SAP will assume restructuring costs of up to € 950 million.
SAP is the most valuable technology company in Europe.
Key indicators showed signs of weakness in the fourth quarter.

SAP will incur a restructuring charge of up to € 950 million ($ 1 billion) to reorganize after the slowdown in the growth of parts of the software company in the last three months.

SAP, Europe's most valuable technology group, will reallocate some employees and provide early retirement to others, but still expects its workforce to exceed 100,000 by the end of 2019, up from 96,500 at the beginning of the year.

"We are not reducing costs, we are a growing company," Chief Executive Bill McDermott told Reuters in an interview on SAP's large campus in Walldorf, Germany, adding that the restructuring was not a cost reduction exercise.

SAP will take costs of 800 to 950 million euros mainly in the first quarter.
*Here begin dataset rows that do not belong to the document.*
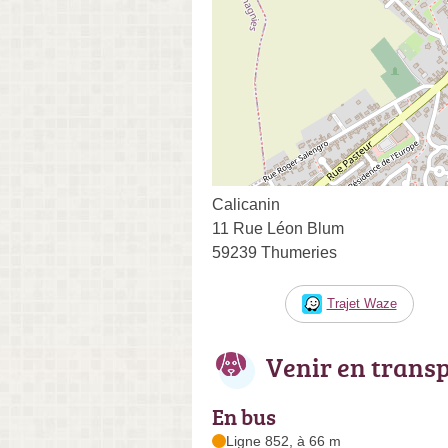
Calicanin
11 Rue Léon Blum
59239 Thumeries
Trajet Waze
Venir en trans
En bus
Ligne 852, à 66 m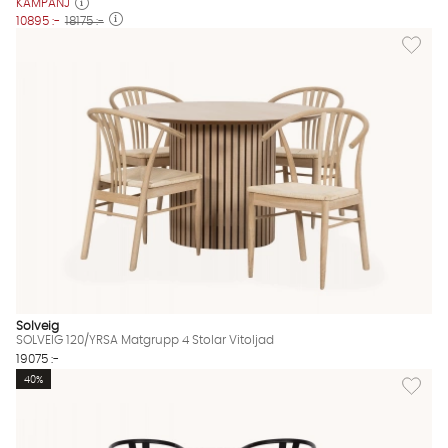
KAMPANJ
10895 :-
18175 :-
Lägg til
Solveig
SOLVEIG 120/YRSA Matgrupp 4 Stolar Vitoljad
19075 :-
Lägg til
40%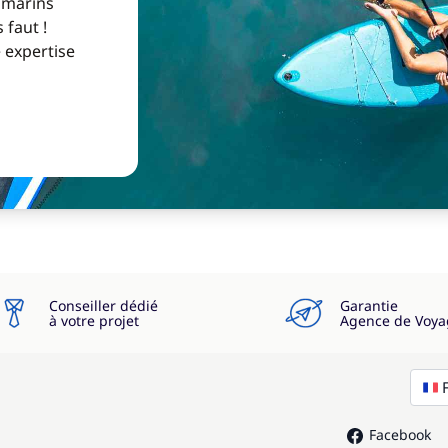
 marins
 faut !
e expertise
Conseiller dédié
Garantie
à votre projet
Agence de Voya
Facebook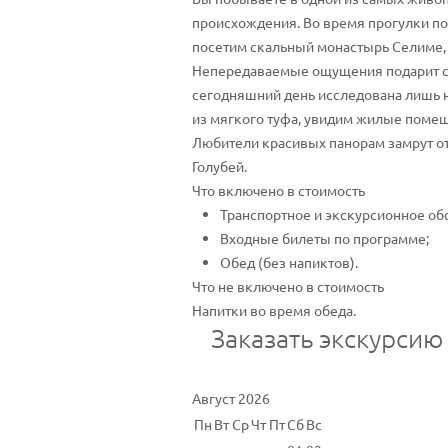
происхождения. Во время прогулки п
посетим скальный монастырь Селиме,
Непередаваемые ощущения подарит сп
сегодняшний день исследована лишь 
из мягкого туфа, увидим жилые поме
Любители красивых панорам замрут от
Голубей.
Что включено в стоимость
Транспортное и экскурсионное об
Входные билеты по программе;
Обед (без напиктов).
Что не включено в стоимость
Напитки во время обеда.
Заказать экскурсию
Август 2026
Пн
Вт
Ср
Чт
Пт
Сб
Вс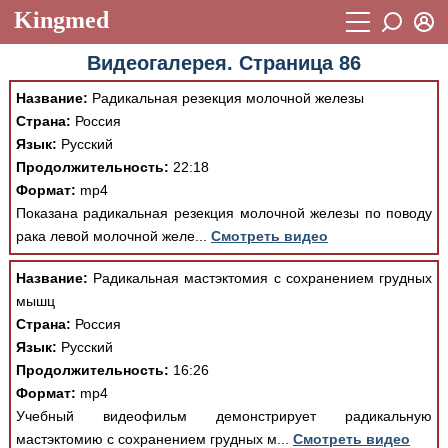
Kingmed
Вход
Видеогалерея. Страница 86
Учебный материал
Логин (E-mail):
Название:
Радикальная резекция молочной железы
Видеогалерея
899
Страна:
Россия
Пароль
Язык:
Русский
Фотогалерея
(1906)
Продолжительность:
22:18
Истории болезней
1268
Формат:
mp4
Восстановить пароль
Показана радикальная резекция молочной железы по поводу
Лекции и презентации
2474
Регистрация
рака левой молочной желе...
Смотреть видео
Вход
Аккредитационные тесты
(6)
Название:
Радикальная мастэктомия с сохранением грудных
мышц
Методические рекомендации
1050
Страна:
Россия
Научно-популярное
Язык:
Русский
Продолжительность:
16:26
Статьи
Формат:
mp4
Учебный видеофильм демонстрирует радикальную
Новости
(244)
мастэктомию с сохранением грудных м...
Смотреть видео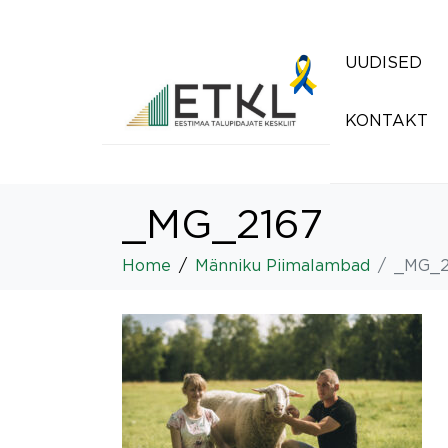
UUDISED
KONTAKT
_MG_2167
Home
Männiku Piimalambad
_MG_2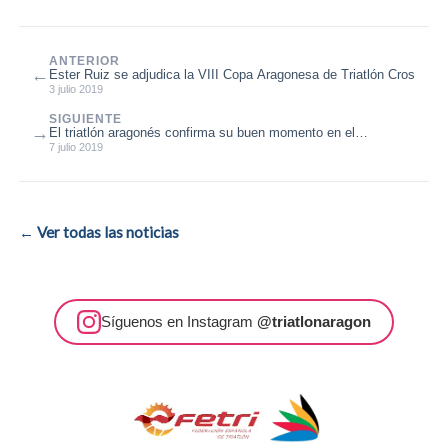
ANTERIOR
←
Ester Ruiz se adjudica la VIII Copa Aragonesa de Triatlón Cros
3 julio 2019
SIGUIENTE
→
El triatlón aragonés confirma su buen momento en el
Campeonato de España de Auto...
7 julio 2019
← Ver todas las noticias
Síguenos en Instagram
@triatlonaragon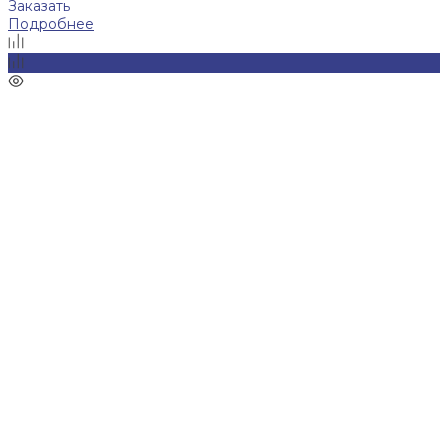
Заказать
Подробнее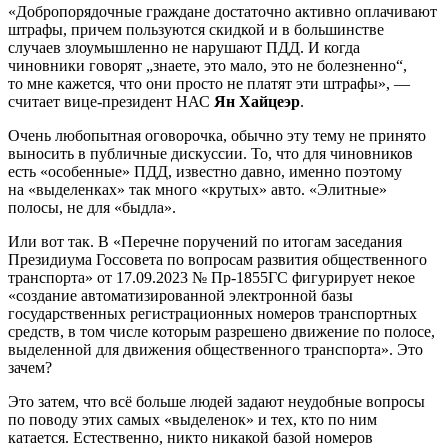
«Добропорядочные граждане достаточно активно оплачивают
штрафы, причем пользуются скидкой и в большинстве
случаев злоумышленно не нарушают ПДД. И когда
чиновники говорят „знаете, это мало, это не болезненно“,
то мне кажется, что они просто не платят эти штрафы», —
считает вице-президент НАС
Ян Хайцеэр
.
Очень любопытная оговорочка, обычно эту тему не принято
выносить в публичные дискуссии. То, что для чиновников
есть «особенные» ПДД, известно давно, именно поэтому
на «выделенках» так много «крутых» авто. «Элитные»
полосы, не для «быдла».
Или вот так. В «Перечне поручений по итогам заседания
Президиума Госсовета по вопросам развития общественного
транспорта» от 17.09.2023 № Пр-1855ГС фигурирует некое
«создание автоматизированной электронной базы
государственных регистрационных номеров транспортных
средств, в том числе которым разрешено движение по полосе,
выделенной для движения общественного транспорта». Это
зачем?
Это затем, что всё больше людей задают неудобные вопросы
по поводу этих самых «выделенок» и тех, кто по ним
катается. Естественно, никто никакой базой номеров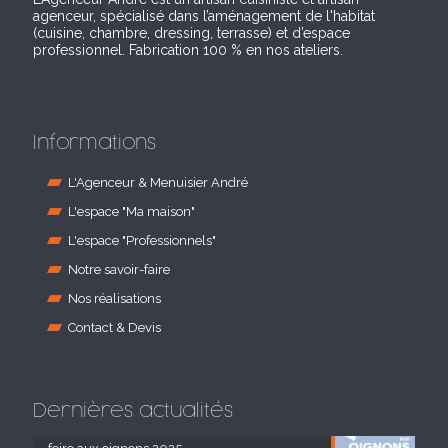
agenceur, spécialisé dans l’aménagement de l'habitat
(cuisine, chambre, dressing, terrasse) et d’espace
professionnel. Fabrication 100 % en nos ateliers.
Informations
L'Agenceur & Menuisier André
L'espace "Ma maison"
L'espace "Professionnels"
Notre savoir-faire
Nos réalisations
Contact & Devis
Dernières actualités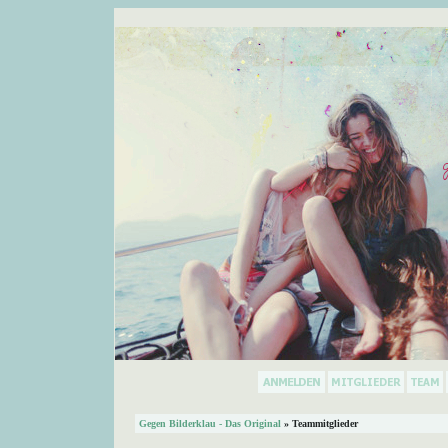
Gegen Bilderklau - Das Original
» Teammitglieder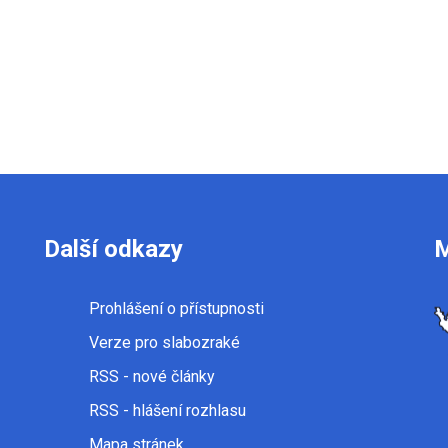
Další odkazy
Prohlášení o přístupnosti
Verze pro slabozraké
RSS
- nové články
RSS
- hlášení rozhlasu
Mapa stránek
This seems a slight advantage in 2019 and savings of 750 to 850 million EUR from 2020.

The reshuffle follows SAP's announcement of 2018 results that met or exceeded the company's three times higher guidance on non-IFRS earnings and earnings at constant exchange rates.

However, key indicators showed signs of weakness in the fourth quarter, with growth in new cloud bookings falling to 37 percent from 37 percent in the third quarter.

Underlying non-IFRS operating margins, at constant exchange rates, were reduced by 1.5 percentage points during the quarter, to 33.2%, as a result of SAP's implementation of the accounting for hyperinflation for crisis markets in Latin America such as Venezuela.

The numbers illustrate the challenge that SAP continues to face as it moves from its traditional model of running processes such as finance or logistics to on-premise servers to hosting on remote data centres.

The legacy software licensing industry, which generates huge upfront costs, continues to generate profits.

The cloud is driving growth, but margins are tighter, with SAP seeking to expand and competing with competitors such as Salesforce and Oracle.

Client experience

McDermott, a 57-year-old American, has expressed concern that the weakening global economy and trade friction between the US and China is weighing down on SAP's business, saying his company is not as exposed the economic cycle as the players of the technological equipment.

"We do not see this, "McDermott said that the individual risk factors, such as the impending exit of Britain from the European Union, were offset by the company's global reach..

Shares fell 2.1% to 90.41 euros at 08:44 GMT, making them the worst-performing countries in the German DAX index.

"The only surprise for us is the announcement of a major restructuring program for fiscal year 19," said a Credit Suisse analyst. "It seems likely that the vast majority (cost savings) will be reinvested in the business," they said.

SAP, which has just completed its $ 8 billion acquisition of Qualtrics, a US-based company that monitors customer sentiment online, has amplified the impact of this deal on a revenue forecast for 2019 of 28.6 percent. to 29.2 billion euros.

However, it maintained its forecast of non-IFRS operating profit unchanged from 8.5 billion euros to 9.0 billion euros, up 7.5% to 11.5% year-on-year.

McDermott said Qualtrics would add a "customer experience" dimension to SAP's core strengths. The combination "21st century winner becomes the defining strategy for the company," he said.

Giving its first forecast for 2023 in anticipation of New York's Financial Markets Day on February 7, SAP said it was more than triple the revenue from cloud and support subscriptions.

Total revenues would reach 35 billion euros and operating profits would increase at an annual rate of 7.5 to 10%.